1½ cups + 2 tbsp all-purpose flour (200 g)

3¼ tbsp granulated sugar

1 tsp baking powder

1 pinch salt (¼ tsp if using unsalted butter)

Zest of 1 lemon

1 large egg

¼ cup butter, melted and cooled

4 tbsp milk

**Lemon Glaze**

2 cups powdered sugar, sifted

1 tbsp lemon juice

1 tbsp milk (adjust as needed)

Instructions

**Prep**

Preheat oven to 300°F (150°C). Line a baking sheet with parchment paper.

 

**Mix Dry Ingredients**

Whisk flour, sugar, baking powder, salt, and lemon zest in a large bowl.

 

**Add Wet Ingredients**

Make a well in the center. Add egg, melted butter, and milk. Mix with a fork, gradually incorporating flour until shaggy.

 

**Knead**

Transfer dough to a clean surface and knead gently for 1–2 minutes until smooth and cohesive.

 

**Shape Cookies**

Roll small portions into thin ropes (5–6 inches long).

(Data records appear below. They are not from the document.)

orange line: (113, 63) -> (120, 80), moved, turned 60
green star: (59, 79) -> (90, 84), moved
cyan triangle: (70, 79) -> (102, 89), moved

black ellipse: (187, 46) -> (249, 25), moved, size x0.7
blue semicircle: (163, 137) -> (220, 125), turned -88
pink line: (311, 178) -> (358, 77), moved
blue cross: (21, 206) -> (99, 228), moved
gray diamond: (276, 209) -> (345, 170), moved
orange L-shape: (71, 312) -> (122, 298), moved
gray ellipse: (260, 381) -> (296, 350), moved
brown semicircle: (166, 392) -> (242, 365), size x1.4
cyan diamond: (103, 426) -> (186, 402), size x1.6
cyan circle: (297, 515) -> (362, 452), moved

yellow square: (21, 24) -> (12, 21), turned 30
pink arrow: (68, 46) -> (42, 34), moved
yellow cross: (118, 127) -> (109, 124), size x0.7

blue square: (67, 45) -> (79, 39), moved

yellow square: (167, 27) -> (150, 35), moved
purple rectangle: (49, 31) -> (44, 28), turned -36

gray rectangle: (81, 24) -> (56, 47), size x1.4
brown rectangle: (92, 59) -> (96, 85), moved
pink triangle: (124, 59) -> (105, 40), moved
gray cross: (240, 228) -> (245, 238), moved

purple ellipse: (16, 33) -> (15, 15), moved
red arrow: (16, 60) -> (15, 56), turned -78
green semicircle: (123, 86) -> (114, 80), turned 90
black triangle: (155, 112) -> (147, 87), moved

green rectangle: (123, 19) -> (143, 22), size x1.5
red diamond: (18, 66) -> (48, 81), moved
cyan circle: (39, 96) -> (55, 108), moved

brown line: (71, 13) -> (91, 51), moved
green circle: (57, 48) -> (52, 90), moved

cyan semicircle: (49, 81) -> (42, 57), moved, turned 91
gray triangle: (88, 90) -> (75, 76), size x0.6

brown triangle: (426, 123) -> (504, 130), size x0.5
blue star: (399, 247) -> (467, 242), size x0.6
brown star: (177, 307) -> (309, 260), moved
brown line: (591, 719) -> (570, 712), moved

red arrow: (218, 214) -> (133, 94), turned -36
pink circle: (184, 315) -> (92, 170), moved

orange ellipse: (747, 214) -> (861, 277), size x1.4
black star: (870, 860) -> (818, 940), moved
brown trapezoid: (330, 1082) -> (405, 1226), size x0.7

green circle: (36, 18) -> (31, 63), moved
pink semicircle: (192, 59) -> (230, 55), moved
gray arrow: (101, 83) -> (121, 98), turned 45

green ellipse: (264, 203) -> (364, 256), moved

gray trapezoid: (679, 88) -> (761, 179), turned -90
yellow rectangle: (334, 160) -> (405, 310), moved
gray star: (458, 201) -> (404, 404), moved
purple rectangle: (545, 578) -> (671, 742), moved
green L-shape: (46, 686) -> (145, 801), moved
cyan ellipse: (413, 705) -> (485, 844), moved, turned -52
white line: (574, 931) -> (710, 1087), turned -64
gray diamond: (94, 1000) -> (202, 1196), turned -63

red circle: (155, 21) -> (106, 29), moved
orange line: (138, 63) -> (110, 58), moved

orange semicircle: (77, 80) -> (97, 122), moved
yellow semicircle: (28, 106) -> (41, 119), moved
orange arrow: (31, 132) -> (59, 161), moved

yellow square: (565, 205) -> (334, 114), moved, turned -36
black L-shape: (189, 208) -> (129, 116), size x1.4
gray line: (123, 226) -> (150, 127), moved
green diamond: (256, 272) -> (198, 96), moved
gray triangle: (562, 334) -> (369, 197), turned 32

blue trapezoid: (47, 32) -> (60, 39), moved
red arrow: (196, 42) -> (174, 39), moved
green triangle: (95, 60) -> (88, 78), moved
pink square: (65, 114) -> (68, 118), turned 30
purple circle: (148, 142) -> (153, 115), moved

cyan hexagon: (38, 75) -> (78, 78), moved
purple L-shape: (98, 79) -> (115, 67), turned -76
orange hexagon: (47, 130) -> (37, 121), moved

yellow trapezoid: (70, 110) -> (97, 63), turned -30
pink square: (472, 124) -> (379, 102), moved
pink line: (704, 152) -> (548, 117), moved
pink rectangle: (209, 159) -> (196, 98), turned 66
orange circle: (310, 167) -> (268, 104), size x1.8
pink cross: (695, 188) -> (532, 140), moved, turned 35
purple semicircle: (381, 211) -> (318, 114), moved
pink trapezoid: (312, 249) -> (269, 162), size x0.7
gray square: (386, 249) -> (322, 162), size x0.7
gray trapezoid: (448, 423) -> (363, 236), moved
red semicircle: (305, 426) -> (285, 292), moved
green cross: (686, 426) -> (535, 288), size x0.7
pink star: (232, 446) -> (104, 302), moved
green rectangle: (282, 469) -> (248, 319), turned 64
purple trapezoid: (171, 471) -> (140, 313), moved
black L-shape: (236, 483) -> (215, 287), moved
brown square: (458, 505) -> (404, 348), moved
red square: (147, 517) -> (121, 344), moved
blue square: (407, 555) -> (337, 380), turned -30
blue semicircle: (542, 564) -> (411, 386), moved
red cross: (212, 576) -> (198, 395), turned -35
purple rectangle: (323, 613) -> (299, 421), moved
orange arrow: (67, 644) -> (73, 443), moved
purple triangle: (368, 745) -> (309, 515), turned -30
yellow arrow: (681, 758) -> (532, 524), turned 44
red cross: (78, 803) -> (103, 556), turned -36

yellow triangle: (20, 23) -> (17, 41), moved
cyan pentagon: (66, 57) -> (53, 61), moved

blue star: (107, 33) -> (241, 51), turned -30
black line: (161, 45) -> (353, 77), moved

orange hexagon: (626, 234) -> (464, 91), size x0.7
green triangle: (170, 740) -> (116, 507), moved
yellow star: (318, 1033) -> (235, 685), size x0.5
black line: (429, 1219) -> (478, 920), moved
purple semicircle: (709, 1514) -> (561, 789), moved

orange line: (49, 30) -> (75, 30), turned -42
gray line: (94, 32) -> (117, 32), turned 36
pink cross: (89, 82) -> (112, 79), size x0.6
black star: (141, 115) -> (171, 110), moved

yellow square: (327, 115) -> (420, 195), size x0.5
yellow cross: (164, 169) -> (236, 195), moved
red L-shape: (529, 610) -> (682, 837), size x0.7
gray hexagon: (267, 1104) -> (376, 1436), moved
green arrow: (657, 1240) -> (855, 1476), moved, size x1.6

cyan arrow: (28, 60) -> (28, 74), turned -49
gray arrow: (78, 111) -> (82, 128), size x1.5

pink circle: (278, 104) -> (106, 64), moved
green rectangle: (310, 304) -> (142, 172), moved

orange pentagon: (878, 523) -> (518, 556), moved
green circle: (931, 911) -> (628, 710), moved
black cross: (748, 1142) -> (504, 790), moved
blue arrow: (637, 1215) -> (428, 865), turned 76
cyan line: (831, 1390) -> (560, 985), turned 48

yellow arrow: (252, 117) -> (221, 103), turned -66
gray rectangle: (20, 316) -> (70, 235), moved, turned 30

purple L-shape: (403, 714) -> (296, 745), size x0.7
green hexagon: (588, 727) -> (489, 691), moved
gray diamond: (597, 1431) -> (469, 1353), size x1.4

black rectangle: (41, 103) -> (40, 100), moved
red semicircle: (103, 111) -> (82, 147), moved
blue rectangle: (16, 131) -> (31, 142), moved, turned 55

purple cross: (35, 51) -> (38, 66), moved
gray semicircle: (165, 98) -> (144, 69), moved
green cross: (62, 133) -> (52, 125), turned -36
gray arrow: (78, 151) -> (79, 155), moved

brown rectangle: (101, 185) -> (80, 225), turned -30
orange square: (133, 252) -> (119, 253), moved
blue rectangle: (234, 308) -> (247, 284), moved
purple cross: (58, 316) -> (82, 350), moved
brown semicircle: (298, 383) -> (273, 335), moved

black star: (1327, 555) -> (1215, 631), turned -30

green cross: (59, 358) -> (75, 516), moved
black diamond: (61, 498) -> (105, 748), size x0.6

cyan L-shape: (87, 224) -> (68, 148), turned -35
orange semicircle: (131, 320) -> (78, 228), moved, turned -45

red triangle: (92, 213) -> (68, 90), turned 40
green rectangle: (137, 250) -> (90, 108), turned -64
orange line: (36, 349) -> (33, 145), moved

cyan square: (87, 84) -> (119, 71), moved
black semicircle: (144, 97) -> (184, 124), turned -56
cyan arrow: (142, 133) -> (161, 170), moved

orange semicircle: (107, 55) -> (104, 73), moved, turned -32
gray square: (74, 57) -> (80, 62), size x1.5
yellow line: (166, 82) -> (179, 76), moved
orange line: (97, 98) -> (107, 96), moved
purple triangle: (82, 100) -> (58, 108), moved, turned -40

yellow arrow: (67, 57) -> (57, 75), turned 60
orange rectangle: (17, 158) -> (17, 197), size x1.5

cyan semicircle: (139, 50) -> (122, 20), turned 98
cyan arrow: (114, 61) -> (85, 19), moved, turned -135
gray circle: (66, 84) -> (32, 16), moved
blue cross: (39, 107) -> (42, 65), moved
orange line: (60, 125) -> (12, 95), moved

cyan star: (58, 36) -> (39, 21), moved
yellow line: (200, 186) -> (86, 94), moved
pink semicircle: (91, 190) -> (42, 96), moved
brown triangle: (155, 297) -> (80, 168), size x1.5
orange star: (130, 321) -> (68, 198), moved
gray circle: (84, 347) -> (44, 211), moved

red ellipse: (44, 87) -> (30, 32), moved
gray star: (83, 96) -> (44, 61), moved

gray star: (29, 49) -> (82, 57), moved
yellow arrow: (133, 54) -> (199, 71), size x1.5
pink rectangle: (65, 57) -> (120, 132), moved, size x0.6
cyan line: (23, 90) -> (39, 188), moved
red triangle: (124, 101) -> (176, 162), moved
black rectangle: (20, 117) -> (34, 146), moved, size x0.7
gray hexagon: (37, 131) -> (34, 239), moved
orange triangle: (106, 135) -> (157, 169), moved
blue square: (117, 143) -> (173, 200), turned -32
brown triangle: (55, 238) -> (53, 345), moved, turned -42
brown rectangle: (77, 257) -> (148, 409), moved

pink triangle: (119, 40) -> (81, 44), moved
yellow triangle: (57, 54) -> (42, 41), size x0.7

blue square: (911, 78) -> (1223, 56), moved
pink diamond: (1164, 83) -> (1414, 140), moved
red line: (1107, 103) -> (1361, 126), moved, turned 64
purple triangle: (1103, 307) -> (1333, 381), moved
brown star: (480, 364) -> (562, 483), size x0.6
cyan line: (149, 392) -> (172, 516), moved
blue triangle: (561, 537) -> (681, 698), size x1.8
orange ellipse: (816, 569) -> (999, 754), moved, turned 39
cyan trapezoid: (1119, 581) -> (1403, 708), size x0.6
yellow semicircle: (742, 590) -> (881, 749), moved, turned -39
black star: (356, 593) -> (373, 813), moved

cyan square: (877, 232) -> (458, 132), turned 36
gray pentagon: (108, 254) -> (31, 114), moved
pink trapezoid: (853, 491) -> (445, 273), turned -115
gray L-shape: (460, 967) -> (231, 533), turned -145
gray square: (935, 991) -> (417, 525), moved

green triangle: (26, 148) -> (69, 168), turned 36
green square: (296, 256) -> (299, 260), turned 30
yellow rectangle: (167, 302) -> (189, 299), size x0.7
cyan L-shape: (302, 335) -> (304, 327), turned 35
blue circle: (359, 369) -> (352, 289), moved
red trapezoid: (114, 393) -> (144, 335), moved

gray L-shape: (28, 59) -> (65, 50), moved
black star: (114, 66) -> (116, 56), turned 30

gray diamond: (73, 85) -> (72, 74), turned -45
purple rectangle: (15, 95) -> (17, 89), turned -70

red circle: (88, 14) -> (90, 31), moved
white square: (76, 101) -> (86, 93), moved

Tie into loose knots or form circles.

 

**Bake**

Place cookies 1 inch apart on baking sheet. Bake 15–18 minutes until lightly golden on bottoms.

 

**Cool**

Cool 5 minutes on pan, then transfer to wire rack and cool completely.

 

**Glaze**

Whisk powdered sugar, lemon juice, and milk until smooth. Dip or drizzle glaze over cooled cookies.

 

**Set**

Let glaze set at room temperature for about 30 minutes before serving.

Notes

• Use gram measurements for best accuracy.

• Dough should be soft but not sticky.

• Keep ropes thin for even baking.

• Cookies improve in flavor after 24 hours.

• Can be frozen unbaked or baked for up to 3 months.